President Joe Biden last month announced plans to mandate COVID-19 vaccines among federal workers and federal contractors. He also directed the Occupational Safety and Health Administration to craft a rule mandating that employees of businesses with 100 or more workers either get the COVID-19 vaccine or undergo weekly testing.

Idaho Republican senators, Bedke and Gov. Brad Little have been outspoken against Biden’s plan. The Federalism Committee began to meet over Biden’s plan in late September, with the intent on finding a bill the Legislature could pass.

Lawmakers earlier this year had the longest session in Idaho’s history, including recesses, which raked in costs for taxpayers. House members at that time had introduced more sweeping measures to prohibit vaccine mandates that failed to garner support in the Senate.

Rep. Wendy Horman, R-Idaho Falls, a member of the Federalism Committee, also made a motion Monday to recommend three other bills for consideration. That motion failed, though members said those bills could still be considered during the session.

A bill by Rep. Bruce Skaug, R-Nampa, modeled off a Montana law, would have prevented anyone from withholding services or employment based on immunization status. Another bill, by Rep. Gayann DeMordaunt, R-Eagle, would have added vaccine exemptions to state code. And a third bill by Rep. Doug Okuniewicz, R-Hayden, would have prevented employers from requiring vaccines after a worker’s date of hire.

Horman said she received some of the draft legislation just 20 minutes before the Federalism Committee meeting began, but believed those bills warrant serious consideration from lawmakers.

“It’s hard to discuss something you haven’t had time to read,” Horman told the Idaho Statesman. “I did think that some of those ideas contained in those other bills were important to Idaho …. I thought they deserved to be brought forward to the full Legislature, to go through a much more thorough vetting process than we were able to do today.”

The two Democrats on the committee, Rep. Chris Mathias, of Boise, and Sen.
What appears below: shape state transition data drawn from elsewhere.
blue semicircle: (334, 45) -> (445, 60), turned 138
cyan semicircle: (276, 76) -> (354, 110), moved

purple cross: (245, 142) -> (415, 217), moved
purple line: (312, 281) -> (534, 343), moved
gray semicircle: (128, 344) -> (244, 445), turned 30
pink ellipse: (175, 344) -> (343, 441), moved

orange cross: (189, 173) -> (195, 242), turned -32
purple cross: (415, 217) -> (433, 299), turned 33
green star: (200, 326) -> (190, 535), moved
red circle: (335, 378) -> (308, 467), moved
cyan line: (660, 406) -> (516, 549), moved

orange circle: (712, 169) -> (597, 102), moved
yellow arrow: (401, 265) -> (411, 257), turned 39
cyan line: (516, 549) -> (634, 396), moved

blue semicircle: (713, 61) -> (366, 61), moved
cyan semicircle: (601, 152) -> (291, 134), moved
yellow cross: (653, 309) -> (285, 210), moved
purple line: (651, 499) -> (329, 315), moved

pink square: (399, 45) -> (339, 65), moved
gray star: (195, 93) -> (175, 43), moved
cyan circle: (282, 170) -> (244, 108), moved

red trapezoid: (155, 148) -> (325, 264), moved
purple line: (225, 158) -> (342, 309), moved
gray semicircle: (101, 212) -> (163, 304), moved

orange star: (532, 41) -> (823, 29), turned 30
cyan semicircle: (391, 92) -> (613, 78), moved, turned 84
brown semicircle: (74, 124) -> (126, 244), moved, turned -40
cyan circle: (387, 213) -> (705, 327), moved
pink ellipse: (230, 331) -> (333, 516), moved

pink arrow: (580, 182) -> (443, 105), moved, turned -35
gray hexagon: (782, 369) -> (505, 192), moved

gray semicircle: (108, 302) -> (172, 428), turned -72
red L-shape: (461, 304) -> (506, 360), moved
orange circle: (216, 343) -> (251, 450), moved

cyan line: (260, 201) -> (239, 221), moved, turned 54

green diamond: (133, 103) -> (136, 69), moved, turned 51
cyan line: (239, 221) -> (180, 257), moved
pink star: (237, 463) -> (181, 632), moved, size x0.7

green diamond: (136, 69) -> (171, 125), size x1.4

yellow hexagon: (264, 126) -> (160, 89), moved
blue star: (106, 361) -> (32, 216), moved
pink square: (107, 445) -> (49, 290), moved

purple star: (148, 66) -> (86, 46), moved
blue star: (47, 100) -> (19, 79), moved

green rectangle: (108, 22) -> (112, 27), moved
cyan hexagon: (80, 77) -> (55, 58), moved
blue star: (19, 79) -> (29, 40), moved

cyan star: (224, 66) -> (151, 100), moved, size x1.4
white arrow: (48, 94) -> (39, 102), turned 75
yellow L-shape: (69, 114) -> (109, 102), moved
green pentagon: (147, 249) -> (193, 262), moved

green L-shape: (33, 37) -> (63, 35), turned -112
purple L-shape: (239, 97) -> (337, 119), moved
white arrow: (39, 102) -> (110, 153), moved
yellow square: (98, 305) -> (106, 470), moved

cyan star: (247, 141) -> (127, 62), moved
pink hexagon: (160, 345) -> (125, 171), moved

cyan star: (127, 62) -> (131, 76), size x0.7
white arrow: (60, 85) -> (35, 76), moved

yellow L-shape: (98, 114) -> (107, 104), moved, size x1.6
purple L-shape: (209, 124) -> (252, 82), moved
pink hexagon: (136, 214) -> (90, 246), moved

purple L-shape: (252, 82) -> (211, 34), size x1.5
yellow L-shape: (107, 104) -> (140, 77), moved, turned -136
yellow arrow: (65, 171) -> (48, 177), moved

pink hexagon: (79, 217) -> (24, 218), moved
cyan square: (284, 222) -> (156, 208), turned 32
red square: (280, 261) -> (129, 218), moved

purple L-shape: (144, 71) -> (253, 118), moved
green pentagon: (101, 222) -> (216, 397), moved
David Nelson, of Moscow, opposed all recommendations. Nelson said that while some residents want the right to not get vaccinated, others want a right to a safe workplace, and legislators are “going down the wrong path.”

Mathias said he thought lawmakers were at risk of breaking another state law, and cited Idaho code on venereal diseases that makes it a felony for knowingly exposing someone to AIDS or HIV infection.

“We are free to refuse treatments, but we are not free to infect others,” Mathias said, “and I think that’s kind of the underlying question here.”